TR-24-01: Federated Learning Over Electronic Health Record Data


“Federated learning” is a relatively new concept that has emerged from the fields of machine learning and networking, in which centralized machine learning models are applied to private decentralized data. As part of the Biomedical Data Translator (“Translator”) program, we have developed three regulatory-compliant, open- source services for exposing insights derived from the electronic health records of three healthcare systems.

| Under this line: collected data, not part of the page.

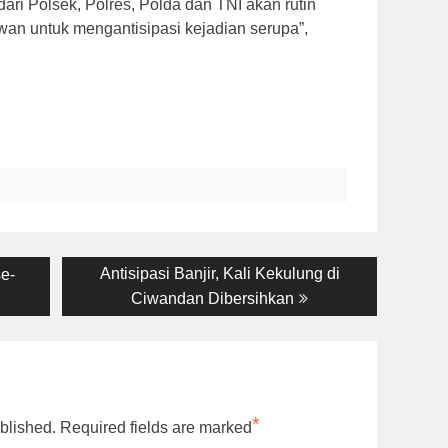
ri Polsek, Polres, Polda dan TNI akan rutin
wan untuk mengantisipasi kejadian serupa”,
Next
Antisipasi Banjir, Kali Kekulung di
e-
post:
Ciwandan Dibersihkan
*
blished.
Required fields are marked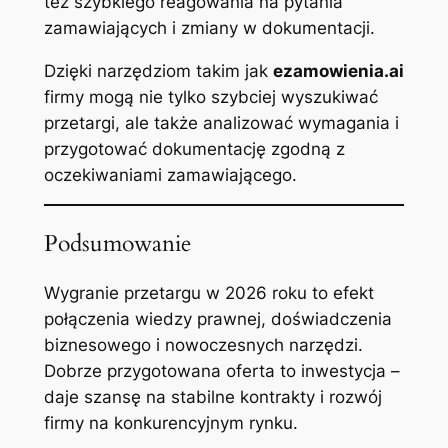
też szybkiego reagowania na pytania
zamawiających i zmiany w dokumentacji.
Dzięki narzędziom takim jak
ezamowienia.ai
firmy mogą nie tylko szybciej wyszukiwać
przetargi, ale także analizować wymagania i
przygotować dokumentację zgodną z
oczekiwaniami zamawiającego.
Podsumowanie
Wygranie przetargu w 2026 roku to efekt
połączenia wiedzy prawnej, doświadczenia
biznesowego i nowoczesnych narzędzi.
Dobrze przygotowana oferta to inwestycja –
daje szansę na stabilne kontrakty i rozwój
firmy na konkurencyjnym rynku.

Herein, we propose a two-phased approach for extending our existing services to support federated learning. In the first phase, we propose a proof-of-concept demonstration, leveraging the current Translator architecture and a new Translator service termed BioPack, which comprises a general workflow manager, a centralized server, and a subgraph retrieval service. BioPack will be used to run sequential queries across our three Translator clinical endpoints, thus mimicking federated machine learning. Those queries will take the form of a simple mathematical algorithm that performs a calculation across the results that are returned by each of the three Translator clinical endpoints for each sequential query. In the second phase, we propose to extend the phase one effort, leveraging a secure version of BioPack or a separate secure server for centralized queries, but directly targeting the private clinical databases that support the Translator clinical endpoints. We will prioritize privacy and security during both phases of the work. Collectively, our proposal will allow us to generate new clinical insights for contribution back to our institutions and the Translator program.